Entre les pentes escarpés de flancs de montagnes, la sécheresse et l’absence des ONG dans les villages de de Toufou 1 et 2 dans le Mayo Tsanaga dans l’extrême nord et précisément à Mokolo, la Psychose règne en maître.

L’hôpital de ce village situé à quelques minutes du Nigeria et qui avait été incendié se trouve absolument déserté par le corps médical car là-bas tout comme il ya de cela un laps de temps, la secte islamique Boko Haram s’impose en maître malgré la présence des forces de sécurité dans la zone.

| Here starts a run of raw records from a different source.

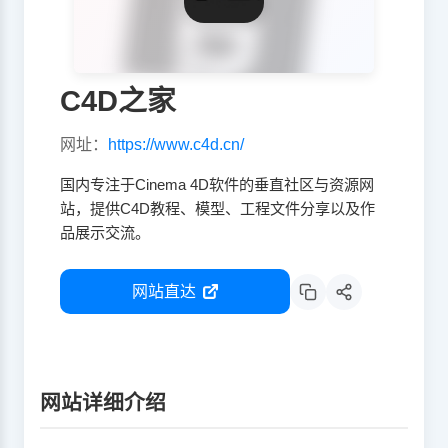
C4D之家
网址：
https://www.c4d.cn/
国内专注于Cinema 4D软件的垂直社区与资源网
站，提供C4D教程、模型、工程文件分享以及作
品展示交流。
网站直达
网站详细介绍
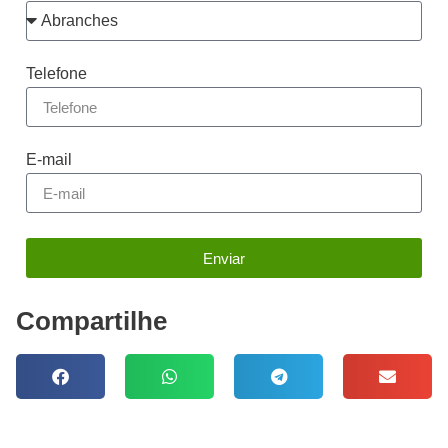
Telefone
E-mail
Enviar
Compartilhe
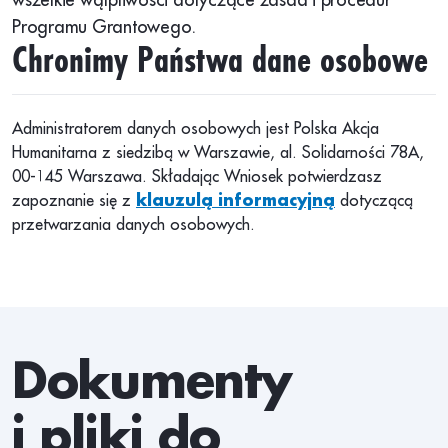
Programu Grantowego.
Chronimy Państwa dane osobowe
Administratorem danych osobowych jest Polska Akcja
Humanitarna z siedzibą w Warszawie, al. Solidarności 78A,
00-145 Warszawa. Składając Wniosek potwierdzasz
zapoznanie się z
klauzulą informacyjną
dotyczącą
przetwarzania danych osobowych.
Dokumenty
i pliki do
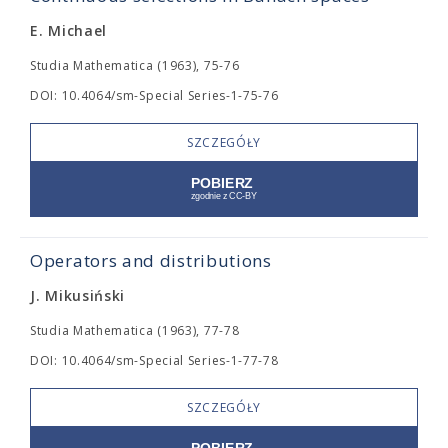
E. Michael
Studia Mathematica (1963), 75-76
DOI: 10.4064/sm-Special Series-1-75-76
SZCZEGÓŁY
Operators and distributions
J. Mikusiński
Studia Mathematica (1963), 77-78
DOI: 10.4064/sm-Special Series-1-77-78
SZCZEGÓŁY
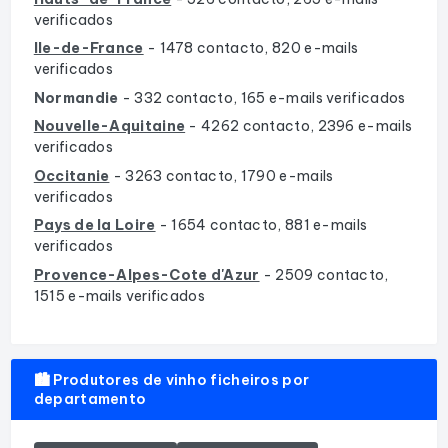
verificados
Ile-de-France
- 1478 contacto, 820 e-mails
verificados
Normandie
- 332 contacto, 165 e-mails verificados
Nouvelle-Aquitaine
- 4262 contacto, 2396 e-mails
verificados
Occitanie
- 3263 contacto, 1790 e-mails
verificados
Pays de la Loire
- 1654 contacto, 881 e-mails
verificados
Provence-Alpes-Cote d'Azur
- 2509 contacto,
1515 e-mails verificados
🏙️ Produtores de vinho ficheiros por
departamento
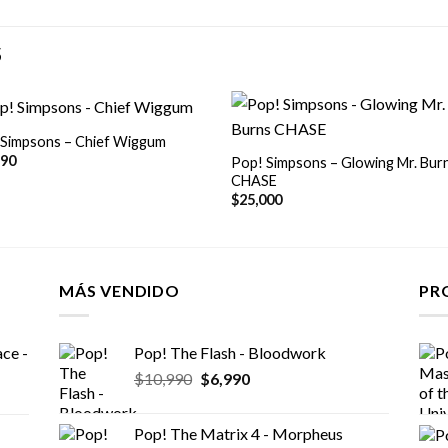
S
+
 Simpsons – Chief Wiggum
990
Pop! Simpsons – Glowing Mr. Bur
CHASE
$
25,000
MÁS VENDIDO
PR
ce -
Pop! The Flash - Bloodwork
El
El
$
10,990
$
6,990
precio
precio
original
actual
Pop! The Matrix 4 - Morpheus
era:
es:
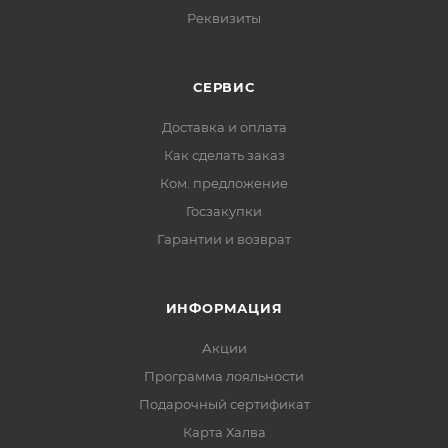
Реквизиты
СЕРВИС
Доставка и оплата
Как сделать заказ
Ком. предложение
Госзакупки
Гарантии и возврат
ИНФОРМАЦИЯ
Акции
Программа лояльности
Подарочный сертификат
Карта Халва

Çà et là, des habitations désertés, des maisons détruites et certaines incendiées, ils se souviennent encore comme si c’était hier. » j’étais chez moi endormi dans la nuit et j’entendis des cris. Comme nous avons des signes d’alertes, je me suis précité vers l’extérieur en toute vitesse où je devins témoin des barbaries des membres de cette secte. Des maisons ont été incendiés, des bétails emportés, et je n’avais que mes yeux pour pleurer du haut de la montagne où je me cachais car j’ai tout perdu. Ils m’ont tout pris et meme ces jours, nous dormons dans les montagnes de peur d’être surpris de nuit par les combattants Boko Haram » s’exprime yakoubou un habitant de Toufou 1 aujourd’hui ambassadeur de la paix dans le village et les environs.

Tout n’est pas encore terminé. Cette localité abandonnée par les ONG car sur la ligne rouge, est sans hôpital et désormais un souvenir pour ses fils et filles qui sont devenus des déplacés internes et occupent les villages environnants où la paix et la tranquillité se côtoient. Le CMPJ ou l’Ajef se voit former ces déplacés dans le cadre de différents ateliers à savoir la mécanique, la soudure,la couture et la broderie avec l’appui de l’Unfpa, agence des Nations Unies pour les populations qui conduit depuis 2019 un projet visant à la stabilisation pour la paix et la sécurité dans la région de l’extrême nord « Nous avons des besoins, notamment en matière d’appui pour l’insertion des jeunes. Lorsqu’ils sont formés, il faut directement les insérer faute de quoi, ils sombrent à nouveau dans la radicalisation », raconte Yaya Boubakary, chef du CMPJ de Zamaï. Dans le département du Mayo Tsanaga par exemple, l’organisme a réussi à implémenter le projet dans 4 localités à savoir : Zamaï, Tourou, Mozoko et Moskota.

 » Nous avons été formé pendant 7 mois et jusqu’ici nous n’avons reçu aucun appui pouvant nous permettre de nous procurer le matériel nécessaire pour le travail. J’ai été formé dans la broderie  et il n’y a pas de clients. Je pouvais encore faire le tour des villages environnants pour vendre mes réalisations mais hélas, nous n’avons que des promesses qui viennent de part et d’autre sans succès » s’exclame Charifa une bénéficiaire de la formation. Beaucoup de choses ont été faites, mais reste encore à faire pour ces déplacés internes pour qui des souvenirs des exactions sont leurs pains quotidien.